Chris Pine and Ava DuVernay on the set of Disney’s A WRINKLE IN TIME. ©Disney Enterprises. CR: Atsushi Nishijima.

By ANGELA DAWSON

Front Row Features

HOLLYWOOD—No one’s as big a fan of filmmaker Ava DuVernay (“Selma,” “13th”) than those who’ve worked with her. Just ask Oprah Winfrey, who not only has produced some of the filmmaker’s projects as she did on “Selma” and the TV series “Queen Sugar,” she also sometimes appears in them, as she does in the soon to be released “A Wrinkle in Time.”

“It fills my heart every time I think about Ava, with her dreads and her sneakers and these big cranes and all of these men running around taking direction from her,” says Winfrey, who plays a giant magic character named Mrs. Which in the children’s fantasy film. “To see her be the master of that, to orchestrate all of that was powerful and inspiring.”

Adds Reese Witherspoon, who plays another magical being called Mrs. Whatsit in the film, “It’s very flattering to be chosen to be part of Ava’s movies because she doesn’t just make a movie, she makes an experience for everyone. She cares about what happens in front of the camera and she cares about what happens behind the camera, and everybody feels like they are important.”

For Zach Galifianakis (“The Hangover” films, “Baskets”), who plays a character called the Happy Medium in the film, getting a chance to work on a children’s movie made by an acclaimed director whom he already admired from her previous work, was reward enough.

“When you’re a stand-up comic, you kind of have sometimes, not a chip on your shoulder, but you don’t feel like—that’s where I come from, and so to be involved in such a big, big, big movie like this.
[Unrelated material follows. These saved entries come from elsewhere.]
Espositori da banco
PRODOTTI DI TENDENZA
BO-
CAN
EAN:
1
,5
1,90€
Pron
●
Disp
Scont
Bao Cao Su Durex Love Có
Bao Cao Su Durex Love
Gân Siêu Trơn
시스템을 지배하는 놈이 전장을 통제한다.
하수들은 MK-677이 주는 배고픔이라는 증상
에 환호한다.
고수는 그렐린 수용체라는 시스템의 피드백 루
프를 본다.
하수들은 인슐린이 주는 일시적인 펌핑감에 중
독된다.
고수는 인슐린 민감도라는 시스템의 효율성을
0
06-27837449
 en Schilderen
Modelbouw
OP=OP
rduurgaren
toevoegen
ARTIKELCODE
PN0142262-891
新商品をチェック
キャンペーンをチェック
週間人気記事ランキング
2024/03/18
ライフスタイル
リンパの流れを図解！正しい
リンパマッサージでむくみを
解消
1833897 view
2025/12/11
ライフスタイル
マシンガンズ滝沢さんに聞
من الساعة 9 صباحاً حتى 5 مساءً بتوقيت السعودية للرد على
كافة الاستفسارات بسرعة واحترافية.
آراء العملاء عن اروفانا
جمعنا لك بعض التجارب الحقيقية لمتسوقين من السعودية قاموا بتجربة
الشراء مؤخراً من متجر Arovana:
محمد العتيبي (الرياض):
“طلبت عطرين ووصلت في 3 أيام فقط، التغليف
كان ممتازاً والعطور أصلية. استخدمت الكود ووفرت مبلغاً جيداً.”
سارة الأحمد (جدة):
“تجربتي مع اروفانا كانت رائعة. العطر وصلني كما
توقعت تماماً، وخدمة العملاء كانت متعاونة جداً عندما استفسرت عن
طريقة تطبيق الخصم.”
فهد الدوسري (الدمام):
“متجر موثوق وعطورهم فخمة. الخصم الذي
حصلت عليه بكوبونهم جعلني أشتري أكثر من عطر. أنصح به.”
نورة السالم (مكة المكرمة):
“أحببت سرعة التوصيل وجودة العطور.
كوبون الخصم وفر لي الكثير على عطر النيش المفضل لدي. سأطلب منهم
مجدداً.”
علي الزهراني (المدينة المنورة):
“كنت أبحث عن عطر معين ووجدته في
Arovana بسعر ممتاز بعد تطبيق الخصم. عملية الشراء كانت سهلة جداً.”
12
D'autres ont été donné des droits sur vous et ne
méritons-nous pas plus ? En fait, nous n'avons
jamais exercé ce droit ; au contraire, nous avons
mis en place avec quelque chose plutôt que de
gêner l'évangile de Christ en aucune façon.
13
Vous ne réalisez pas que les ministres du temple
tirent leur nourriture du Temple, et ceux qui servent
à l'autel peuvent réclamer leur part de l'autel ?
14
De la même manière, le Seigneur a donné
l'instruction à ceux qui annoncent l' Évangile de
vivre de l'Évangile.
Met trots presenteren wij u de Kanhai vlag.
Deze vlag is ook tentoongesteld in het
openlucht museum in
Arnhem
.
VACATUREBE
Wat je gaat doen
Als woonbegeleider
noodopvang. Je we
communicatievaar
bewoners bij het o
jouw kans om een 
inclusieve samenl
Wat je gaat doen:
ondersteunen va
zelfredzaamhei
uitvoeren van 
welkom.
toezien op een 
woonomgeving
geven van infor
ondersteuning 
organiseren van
I feel real proud.”

During a press conference, DuVernay, who was born and raised in Long Beach, Calif., spoke about making the live-action Disney film, which is based on the classic children’s book by Madeleine L’Engle. The fantasy adventure centers on a young girl who is bullied at school because her scientist father disappeared four years previous. She and her younger adoptive brother go on an adventure with three mysterious women, who say they can take her to the other side of the universe to find him. In addition to Winfrey, Witherspoon and Galifianakis, the film stars “Star Trek’s” Chris Pine, Gugu Mbatha-Raw, Mindy Kaling, Michael Pena, Storm Reid, Andre Holland, Levi Miller and Deric McCabe.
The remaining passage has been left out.